WHAT THIS TASK INVOLVES
Look below for lines that hold the string "November" and copy each one.
**********
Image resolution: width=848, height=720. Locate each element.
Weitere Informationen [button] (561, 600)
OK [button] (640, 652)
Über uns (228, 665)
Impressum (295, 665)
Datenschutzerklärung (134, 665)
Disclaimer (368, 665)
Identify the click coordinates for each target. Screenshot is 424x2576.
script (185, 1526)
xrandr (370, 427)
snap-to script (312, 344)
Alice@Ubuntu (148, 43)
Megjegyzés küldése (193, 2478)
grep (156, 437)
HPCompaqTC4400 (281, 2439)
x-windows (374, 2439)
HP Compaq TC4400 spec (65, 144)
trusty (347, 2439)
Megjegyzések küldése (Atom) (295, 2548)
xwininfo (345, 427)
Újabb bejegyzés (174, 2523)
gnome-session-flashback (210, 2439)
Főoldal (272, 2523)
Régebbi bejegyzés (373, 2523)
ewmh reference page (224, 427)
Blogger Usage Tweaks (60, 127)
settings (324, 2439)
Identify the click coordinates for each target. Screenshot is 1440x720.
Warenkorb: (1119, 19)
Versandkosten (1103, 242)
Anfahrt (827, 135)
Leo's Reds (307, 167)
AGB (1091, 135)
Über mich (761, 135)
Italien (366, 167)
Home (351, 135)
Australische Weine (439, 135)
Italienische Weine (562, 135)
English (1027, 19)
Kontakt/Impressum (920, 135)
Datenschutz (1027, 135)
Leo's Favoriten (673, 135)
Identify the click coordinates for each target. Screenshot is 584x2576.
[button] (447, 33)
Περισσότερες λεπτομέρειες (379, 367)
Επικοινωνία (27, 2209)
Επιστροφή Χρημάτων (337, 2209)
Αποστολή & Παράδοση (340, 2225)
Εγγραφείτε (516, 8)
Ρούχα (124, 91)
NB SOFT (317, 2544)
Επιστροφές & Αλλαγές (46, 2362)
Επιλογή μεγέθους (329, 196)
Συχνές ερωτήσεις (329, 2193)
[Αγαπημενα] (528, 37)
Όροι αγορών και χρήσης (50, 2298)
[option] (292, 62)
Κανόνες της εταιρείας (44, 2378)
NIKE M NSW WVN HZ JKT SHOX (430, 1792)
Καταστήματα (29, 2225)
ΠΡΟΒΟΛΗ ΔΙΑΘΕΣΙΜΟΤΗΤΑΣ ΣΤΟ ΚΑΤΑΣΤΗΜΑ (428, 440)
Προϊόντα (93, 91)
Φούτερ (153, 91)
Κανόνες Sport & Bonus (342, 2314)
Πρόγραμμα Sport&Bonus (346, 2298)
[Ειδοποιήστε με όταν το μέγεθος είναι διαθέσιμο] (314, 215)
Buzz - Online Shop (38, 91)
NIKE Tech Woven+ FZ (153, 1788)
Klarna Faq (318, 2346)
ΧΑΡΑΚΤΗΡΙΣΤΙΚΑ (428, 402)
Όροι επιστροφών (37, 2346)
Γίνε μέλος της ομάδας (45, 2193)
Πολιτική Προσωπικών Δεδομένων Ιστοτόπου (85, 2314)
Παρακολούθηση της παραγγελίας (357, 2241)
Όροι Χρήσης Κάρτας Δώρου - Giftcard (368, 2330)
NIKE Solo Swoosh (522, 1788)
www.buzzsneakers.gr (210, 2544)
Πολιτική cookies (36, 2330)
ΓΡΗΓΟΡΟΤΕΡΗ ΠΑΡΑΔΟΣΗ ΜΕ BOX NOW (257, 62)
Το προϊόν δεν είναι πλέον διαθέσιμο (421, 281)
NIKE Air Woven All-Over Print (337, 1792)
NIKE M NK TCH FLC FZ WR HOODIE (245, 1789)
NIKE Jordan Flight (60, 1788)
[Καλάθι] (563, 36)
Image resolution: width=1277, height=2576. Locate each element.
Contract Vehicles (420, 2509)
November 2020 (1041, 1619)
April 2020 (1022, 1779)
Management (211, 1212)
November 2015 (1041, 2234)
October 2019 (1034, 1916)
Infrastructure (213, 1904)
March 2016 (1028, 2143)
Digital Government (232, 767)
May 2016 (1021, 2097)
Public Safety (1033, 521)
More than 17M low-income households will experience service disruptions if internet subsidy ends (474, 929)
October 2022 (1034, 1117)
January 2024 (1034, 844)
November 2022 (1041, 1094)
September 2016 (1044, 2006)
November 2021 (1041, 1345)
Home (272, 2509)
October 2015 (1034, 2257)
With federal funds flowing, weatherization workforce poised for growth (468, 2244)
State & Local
**********
EXERCISE ANSWER
November 2020 (1041, 1619)
November 2015 (1041, 2234)
November 2022 (1041, 1094)
November 2021 (1041, 1345)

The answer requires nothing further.